Sunday, February 21, 2016

Finding Memory Allocation Bottlenecks with FastMM4

Recently, I had to find bottlenecks in one of our applications that does all sorts of things related to DVB and is handling real-time reading and sending of data streams over IP with bitrates up to 80 Mb/s (in our lab; in real life maybe even more). Our customer created a configuration which essentially brought the app to the crawl and I had to fix it.

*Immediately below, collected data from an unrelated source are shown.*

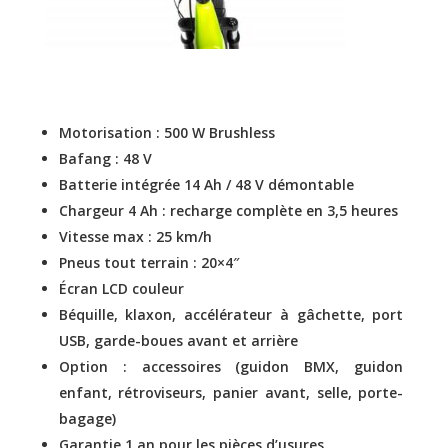
Motorisation : 500 W Brushless
Bafang : 48 V
Batterie intégrée 14 Ah / 48 V démontable
Chargeur 4 Ah : recharge complète en 3,5 heures
Vitesse max : 25 km/h
Pneus tout terrain : 20×4″
Écran LCD couleur
Béquille, klaxon, accélérateur à gâchette, port
USB, garde-boues avant et arrière
Option : accessoires (guidon BMX, guidon
enfant, rétroviseurs, panier avant, selle, porte-
bagage)
Garantie 1 an pour les pièces d’usures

It quickly turned out that although the program was not able to handle the load, the CPU was not very busy. The busiest core was only using about 30% CPU. So I suspected the thread contention problems in FastMM, switched it for SapMM and indeed - the problem went away. CPU load went up and application could again handle the load.

Crisis averted, I took time to find the real problem - excessive get/freemem calls in this program. As far as I could tell, there existed no tool to find that so in a true DIY manner I created my own ;)

After some consideration I decided that the easiest way to find bottlenecks would be to change the FastMM4. I won’t go into details on FastMM implementation (you can find some info here), but suffice to say that during allocation/reallocation/release of memory blocks memory manager has to lock some internal structures and if that fails (if they are locked from another thread) it tries in a loop to lock them again.

My modifications detect that condition and each time this loop is entered the code logs the call stack (with the same mechanism FullDebugMode uses). A static data collector  (it performs no memory allocations at all) TStaticCollector, implemented in FastMM4DataCollector.pas, collects those call stacks and sorts them by number of occurrences.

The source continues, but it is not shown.